Eye For Film >> Movies >> I'm With Lucy (2002) Film Review
I'm With Lucy is an imaginative twist on the usual guy-meets-girl story. After her break-up with a long-term boyfriend, Lucy is persuaded to get back in the game with blind dates. In one year, she is set up with five different men and each encounter brings its own successes and minor disasters. But who will turn out to be the one for her?
Doug (John Hannah) is a shy divorcee and, being her first date, gets Lucy at her worst.
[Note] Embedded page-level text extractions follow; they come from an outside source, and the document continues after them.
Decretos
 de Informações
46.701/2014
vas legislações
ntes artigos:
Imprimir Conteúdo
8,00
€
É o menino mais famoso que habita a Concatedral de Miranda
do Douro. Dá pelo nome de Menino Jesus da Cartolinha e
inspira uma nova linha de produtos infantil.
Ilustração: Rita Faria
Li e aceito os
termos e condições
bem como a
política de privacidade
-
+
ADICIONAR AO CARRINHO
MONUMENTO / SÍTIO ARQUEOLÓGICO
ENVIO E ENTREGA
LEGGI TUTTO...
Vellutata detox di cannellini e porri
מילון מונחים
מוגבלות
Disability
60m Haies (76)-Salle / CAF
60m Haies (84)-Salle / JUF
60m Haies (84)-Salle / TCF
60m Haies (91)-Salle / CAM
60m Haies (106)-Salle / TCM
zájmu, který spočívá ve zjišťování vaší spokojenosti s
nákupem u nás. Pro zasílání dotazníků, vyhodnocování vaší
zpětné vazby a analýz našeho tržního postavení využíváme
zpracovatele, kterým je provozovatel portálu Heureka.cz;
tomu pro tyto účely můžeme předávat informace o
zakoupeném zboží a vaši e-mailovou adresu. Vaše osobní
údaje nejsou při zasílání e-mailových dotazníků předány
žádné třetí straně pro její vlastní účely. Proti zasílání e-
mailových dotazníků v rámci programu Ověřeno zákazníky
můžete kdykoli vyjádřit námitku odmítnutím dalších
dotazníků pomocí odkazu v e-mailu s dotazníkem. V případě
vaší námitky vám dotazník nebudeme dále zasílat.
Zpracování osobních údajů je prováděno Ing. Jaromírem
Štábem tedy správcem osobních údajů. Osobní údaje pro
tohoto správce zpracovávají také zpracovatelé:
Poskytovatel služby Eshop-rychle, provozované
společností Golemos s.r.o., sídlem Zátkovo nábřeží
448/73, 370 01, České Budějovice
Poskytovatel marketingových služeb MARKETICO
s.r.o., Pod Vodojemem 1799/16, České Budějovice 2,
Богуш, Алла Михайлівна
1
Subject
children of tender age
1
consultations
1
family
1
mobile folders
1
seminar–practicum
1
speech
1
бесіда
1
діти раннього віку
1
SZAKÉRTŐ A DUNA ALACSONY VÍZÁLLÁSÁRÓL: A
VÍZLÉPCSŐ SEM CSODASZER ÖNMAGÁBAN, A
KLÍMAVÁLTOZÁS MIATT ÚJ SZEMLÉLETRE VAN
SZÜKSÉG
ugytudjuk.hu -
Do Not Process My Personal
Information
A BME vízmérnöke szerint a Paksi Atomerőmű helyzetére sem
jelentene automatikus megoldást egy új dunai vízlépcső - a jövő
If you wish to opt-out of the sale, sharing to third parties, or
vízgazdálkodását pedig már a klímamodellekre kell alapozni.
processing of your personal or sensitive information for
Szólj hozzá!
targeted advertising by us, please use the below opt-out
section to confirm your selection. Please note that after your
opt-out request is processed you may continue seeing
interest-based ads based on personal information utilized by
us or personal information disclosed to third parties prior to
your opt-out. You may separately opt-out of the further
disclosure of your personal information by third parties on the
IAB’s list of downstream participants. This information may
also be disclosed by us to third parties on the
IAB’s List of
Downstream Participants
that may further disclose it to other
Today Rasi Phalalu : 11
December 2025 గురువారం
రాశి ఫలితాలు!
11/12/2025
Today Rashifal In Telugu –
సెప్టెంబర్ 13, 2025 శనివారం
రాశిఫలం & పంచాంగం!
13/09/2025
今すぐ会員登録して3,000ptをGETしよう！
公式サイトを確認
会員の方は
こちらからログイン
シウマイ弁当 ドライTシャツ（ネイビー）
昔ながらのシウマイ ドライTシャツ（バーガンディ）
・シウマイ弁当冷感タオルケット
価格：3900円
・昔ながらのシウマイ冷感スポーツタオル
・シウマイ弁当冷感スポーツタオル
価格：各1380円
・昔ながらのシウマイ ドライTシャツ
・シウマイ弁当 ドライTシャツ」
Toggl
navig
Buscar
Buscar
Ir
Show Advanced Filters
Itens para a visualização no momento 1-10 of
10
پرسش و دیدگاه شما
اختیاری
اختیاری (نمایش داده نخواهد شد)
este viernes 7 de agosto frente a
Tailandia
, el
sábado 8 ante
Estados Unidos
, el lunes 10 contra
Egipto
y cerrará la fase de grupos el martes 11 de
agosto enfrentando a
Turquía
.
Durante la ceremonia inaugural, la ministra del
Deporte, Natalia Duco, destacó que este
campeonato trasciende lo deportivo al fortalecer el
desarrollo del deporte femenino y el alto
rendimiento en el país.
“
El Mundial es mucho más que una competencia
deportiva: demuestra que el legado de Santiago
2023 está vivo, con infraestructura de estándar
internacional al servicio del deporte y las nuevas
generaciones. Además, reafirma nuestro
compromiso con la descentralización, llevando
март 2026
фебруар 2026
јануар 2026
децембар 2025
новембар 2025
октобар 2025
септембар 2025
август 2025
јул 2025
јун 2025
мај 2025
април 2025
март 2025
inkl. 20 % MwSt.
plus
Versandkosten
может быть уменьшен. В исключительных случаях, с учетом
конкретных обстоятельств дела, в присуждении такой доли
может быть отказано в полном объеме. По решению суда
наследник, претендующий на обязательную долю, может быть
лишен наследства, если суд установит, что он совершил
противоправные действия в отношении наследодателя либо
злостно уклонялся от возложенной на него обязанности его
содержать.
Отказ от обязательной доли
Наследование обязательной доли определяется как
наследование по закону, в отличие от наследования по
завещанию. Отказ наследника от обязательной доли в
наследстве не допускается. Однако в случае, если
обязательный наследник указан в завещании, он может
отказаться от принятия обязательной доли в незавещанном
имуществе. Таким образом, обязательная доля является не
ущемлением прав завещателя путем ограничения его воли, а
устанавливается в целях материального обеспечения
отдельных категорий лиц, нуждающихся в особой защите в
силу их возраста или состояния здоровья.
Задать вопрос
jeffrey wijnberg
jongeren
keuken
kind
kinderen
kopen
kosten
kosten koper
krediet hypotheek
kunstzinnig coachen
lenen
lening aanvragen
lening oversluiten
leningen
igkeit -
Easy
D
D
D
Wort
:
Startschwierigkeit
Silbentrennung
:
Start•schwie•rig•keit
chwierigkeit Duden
When he arrives to pick her up, her sister has to physically drag her out of the bathroom, where she's been drinking herself into a stupor - you can imagine how smoothly the night goes!
Next, she hooks up with playwright Gabriel (Gael Garcia Bernal), who has no trouble seducing her with his intelligence and exotic looks.
Anthony LaPaglia is on good form, as arrogant baseball star Bobby, who is outraged when Lucy fails to recognise him and retaliates with an infuriating display of machismo.
Number four is boy-next-door type Barry (Henry Thomas), with whom she has a truly cringeful date, ending up at her parents' apartment, watching slideshows of herself as a gawky kid.
Lastly, she's instantly attracted to heartthrob Luke (David Boreanaz), an osteopath who reads Walt Whitman. But will his practiced charms be enough to sweep her down the aisle?
The film cuts between dates, eventually bringing each one to its conclusion, and although it's not totally successful in maintaining the suspense - of course, we know who she's going to marry! - the fractured style keeps it interesting.
The writing is quirky, with a bittersweet sense of humour that is delicately delivered by the cast. Whilst Monica Potter has been likened to Julia Roberts, it would be unfair to paint her as a budget imitation. She has a deadpan sincerity that is all her own and she's really quite likeable as the utterly good-natured Lucy, tempering what could be a sickly character with introspection and understated strength.
Her supporting cast (male) put in assured performances, too. An oddball assortment they may be, but it actually adds to the movie's unconventional character.
This is by no means a groundbreaking film, but it's charming and well crafted, and doesn't try too hard to pull at the audience's heartstrings.
Director Jon Sherman shows that romance doesn't to have to be nauseating!